Welcome to the 2019 Ames Final, live from Austin Hall in Cambridge, Massachusetts!

Live coverage begins at 7:30pm.

The following information is courtesy of the HLS BSAs.  You can see all of tonight’s information, including copies of the briefs, here.

The Ames Competition is one of the most prestigious competitions for appellate brief writing and advocacy in the country. Students participating in the Final Round started the competition in the fall of their 2L year.  From there, two teams progress to the Final Round through their strong research abilities and excellent written and oral advocacy. The Final Round is traditionally judged by this country’s preeminent jurists. Past Ames Competition winners include Professor Cass Sunstein, Dean Kathleen Sullivan, Massachusetts Governor Deval Patrick, and Justice Harry Blackmun. Click here for a list of past winners of the Competition.

The teams that competed in the 2019 Ames Final Round are below, as well as a summary of the case and the briefs submitted for the Final Round.

* * *

The Janet Wood Reno Memorial Team

Kevin Chen
Mikaela Gilbert-Lurie*
Eliza Green
K.C. Jaski
Al Kelly*
Caroline Li

The Patricia Roberts Harris Memorial Team

Alicia Alvero Koski
Charlotte Butash
Melanie Fontes*
Kelsey Fraser*
Hilary Hurd
Kate Peiffer

*Oralist

 

United States Department of the Interior v. Caldwell

In 2014, baby C.J., who was four months old, was placed in foster care with respondents Bryce and Candace Caldwell.  Several years later, the Caldwells sought to adopt C.J.  In conducting the adoption proceedings, the Ames state court followed the Indian Child Welfare Act (ICWA), which establishes “minimum Federal standards for the removal of Indian children from their families and the placement of such children in foster or adoptive homes.”  25 U.S.C. § 1902.  The statute defines an “Indian child” to include a minor who “is eligible for membership in an Indian tribe and is the biological child of a member of an Indian tribe.”  25 U.S.C. § 1903(4)(b).  C.J.’s biological father is an enrolled member of the Akava Nation, a federally recognized Indian tribe in Ames.  And C.J. is eligible for membership in the Akava Nation under the tribal constitution because he is “of at least one-eighth degree Akava Nation Indian blood,” defined to mean “biological lineal descent” from Akava Nation members.  C.J. thus qualifies as an “Indian child” under ICWA.

ICWA imposes duties on state agencies and prescribes procedural and substantive rules that state courts must follow.  Among other provisions, ICWA establishes placement preferences for adoptive proceedings involving Indian children, providing a preference, “in the absence of good cause to the contrary, to a placement with “(1) a member of the child’s extended family; (2) other members of the Indian child’s tribe; or (3) other Indian families.”  25 U.S.C. § 1915(a).

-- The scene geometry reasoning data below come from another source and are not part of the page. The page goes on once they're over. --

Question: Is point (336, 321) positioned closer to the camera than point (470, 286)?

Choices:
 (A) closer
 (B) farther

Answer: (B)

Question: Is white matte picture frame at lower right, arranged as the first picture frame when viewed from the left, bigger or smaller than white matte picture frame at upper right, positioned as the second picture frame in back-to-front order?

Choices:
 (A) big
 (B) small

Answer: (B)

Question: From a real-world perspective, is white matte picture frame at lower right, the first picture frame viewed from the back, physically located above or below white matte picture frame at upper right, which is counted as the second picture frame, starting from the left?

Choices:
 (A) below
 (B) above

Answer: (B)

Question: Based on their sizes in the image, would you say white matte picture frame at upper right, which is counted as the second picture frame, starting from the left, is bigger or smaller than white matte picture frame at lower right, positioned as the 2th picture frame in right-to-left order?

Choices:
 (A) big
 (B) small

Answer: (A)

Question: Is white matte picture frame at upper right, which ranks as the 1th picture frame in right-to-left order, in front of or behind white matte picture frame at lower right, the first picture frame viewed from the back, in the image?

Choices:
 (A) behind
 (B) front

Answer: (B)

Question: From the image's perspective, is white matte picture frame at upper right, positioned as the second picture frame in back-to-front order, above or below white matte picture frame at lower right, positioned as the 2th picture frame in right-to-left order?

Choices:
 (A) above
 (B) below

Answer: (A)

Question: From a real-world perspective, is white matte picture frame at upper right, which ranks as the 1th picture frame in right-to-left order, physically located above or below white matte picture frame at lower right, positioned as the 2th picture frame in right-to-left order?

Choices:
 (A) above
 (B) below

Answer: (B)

After the Caldwells filed a petition to adopt C.J., the Akava Nation identified an alternative adoptive couple who were members of a different Indian tribe in Ames and so ranked above the Caldwells under ICWA’s placement preferences.  The family court denied the Caldwells’ adoption petition, finding that good cause did not exist to depart from ICWA’s placement preferences.  But the other couple ultimately could not adopt C.J. due to health issues.

The Caldwells and the State of Ames thereafter jointly filed this suit in federal court against petitioners, who are federal agencies and officials charged with administering ICWA.  Respondents argued that ICWA violates equal protection because it impermissibly mandates racial and ethnic preferences in the placement of Indian children.  Respondents further contended that ICWA violates the anti-commandeering component of the Tenth Amendment because it imposes duties on state officials to carry out a federal program and displaces state substantive standards governing domestic relations.  Petitioners responded that no equal protection problem exists because the statute permissibly differentiates children based on a political classification.  And petitioners further asserted that the statute comports with the Tenth Amendment because it simply preempts state family law in certain respects and does not commandeer state officers.  The district court granted summary judgment to respondents, but the Ames Circuit reversed and held that ICWA was unconstitutional on both grounds.

The Supreme Court granted certiorari to consider:

  1. Whether the Indian Child Welfare Act, 25 U.S.C. § 1901 et seq., and the final rule implementing the statute violate equal protection.
  2. Whether the Indian Child Welfare Act, 25 U.S.C. § 1901 et seq., and the final rule implementing the statute violate the anti-commandeering component of the Tenth Amendment.